Saved data entries:
[Start of Attachment]

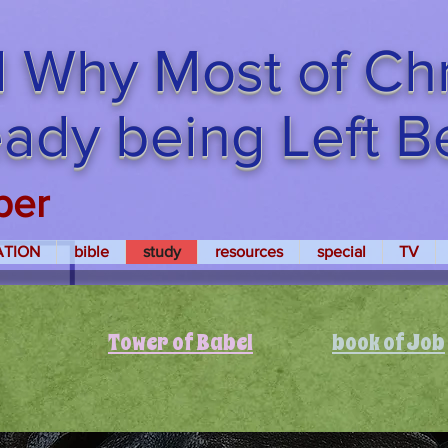
 Why Most of Chri
ready being Left 
per
ATION
bible
study
resources
special
TV
Tower of Babel
book of Job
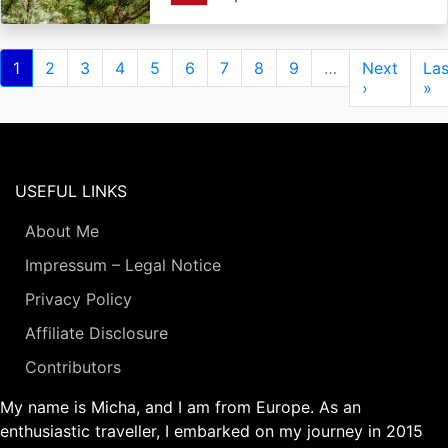
Pagination
Current
1
Page
2
Page
3
Page
4
Page
5
Page
6
Page
7
Page
8
Page
9
…
Next
Next
Las
Las
page
page
›
pa
»
USEFUL LINKS
About Me
Impressum – Legal Notice
Privacy Policy
Affiliate Disclosure
Contributors
My name is Micha, and I am from Europe. As an
enthusiastic traveller, I embarked on my journey in 2015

[End of Attachment]

__Exercise details__:
Leave the pictures aside and give every entry above again word for word.

__Written response__:
 Why Most of Chri
ready being Left 
per
ATION
bible
study
resources
special
TV
Tower of Babel
book of Job
Pagination
Current
1
Page
2
Page
3
Page
4
Page
5
Page
6
Page
7
Page
8
Page
9
…
Next
Next
Las
Las
page
page
›
pa
»
USEFUL LINKS
About Me
Impressum – Legal Notice
Privacy Policy
Affiliate Disclosure
Contributors
My name is Micha, and I am from Europe. As an
enthusiastic traveller, I embarked on my journey in 2015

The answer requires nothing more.